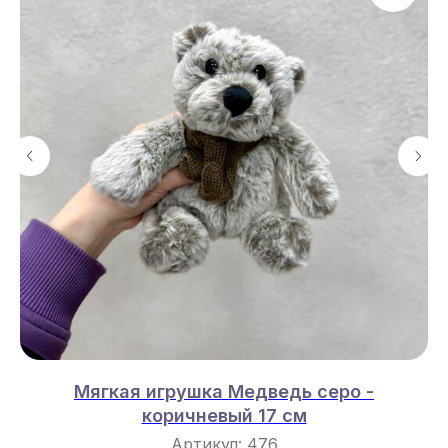
Мягкая игрушка Медведь серо -
коричневый 17 см
Артикул:
476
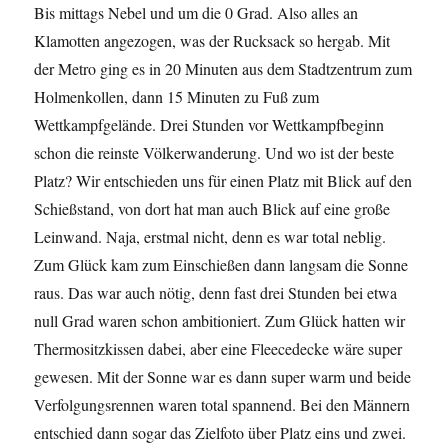
Bis mittags Nebel und um die 0 Grad. Also alles an
Klamotten angezogen, was der Rucksack so hergab. Mit
der Metro ging es in 20 Minuten aus dem Stadtzentrum zum
Holmenkollen, dann 15 Minuten zu Fuß zum
Wettkampfgelände. Drei Stunden vor Wettkampfbeginn
schon die reinste Völkerwanderung. Und wo ist der beste
Platz? Wir entschieden uns für einen Platz mit Blick auf den
Schießstand, von dort hat man auch Blick auf eine große
Leinwand. Naja, erstmal nicht, denn es war total neblig.
Zum Glück kam zum Einschießen dann langsam die Sonne
raus. Das war auch nötig, denn fast drei Stunden bei etwa
null Grad waren schon ambitioniert. Zum Glück hatten wir
Thermositzkissen dabei, aber eine Fleecedecke wäre super
gewesen. Mit der Sonne war es dann super warm und beide
Verfolgungsrennen waren total spannend. Bei den Männern
entschied dann sogar das Zielfoto über Platz eins und zwei.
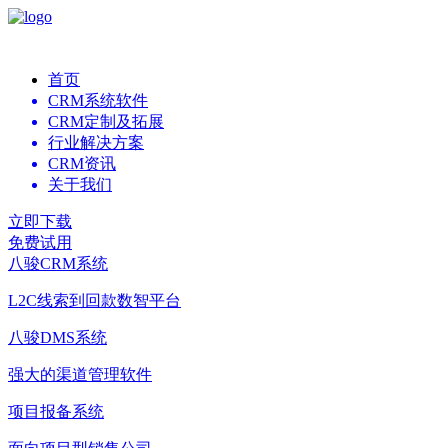
首页
CRM系统软件
CRM定制及拓展
行业解决方案
CRM资讯
关于我们
立即下载
免费试用
八骏CRM系统
L2C线索到回款数智平台
八骏DMS系统
强大的渠道管理软件
项目报备系统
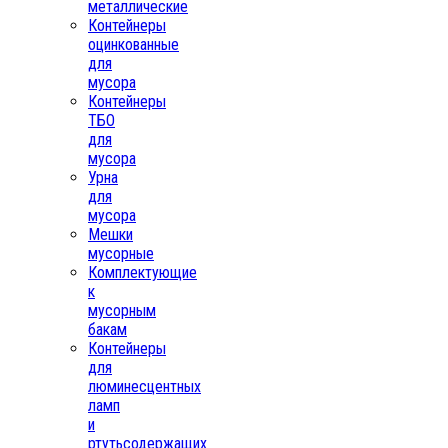
металлические
Контейнеры
оцинкованные
для
мусора
Контейнеры
ТБО
для
мусора
Урна
для
мусора
Мешки
мусорные
Комплектующие
к
мусорным
бакам
Контейнеры
для
люминесцентных
ламп
и
ртутьсодержащих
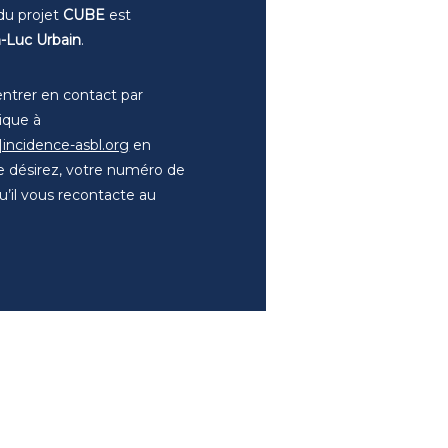
du projet
CUBE
est
-Luc Urbain
.
entrer en contact par
nique à
]incidence-asbl.org
en
 le désirez, votre numéro de
u’il vous recontacte au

Prompt
The word "denn" may appear in several lines of the data; copy every line where it does.

Completed task
Leinwand. Naja, erstmal nicht, denn es war total neblig.
raus. Das war auch nötig, denn fast drei Stunden bei etwa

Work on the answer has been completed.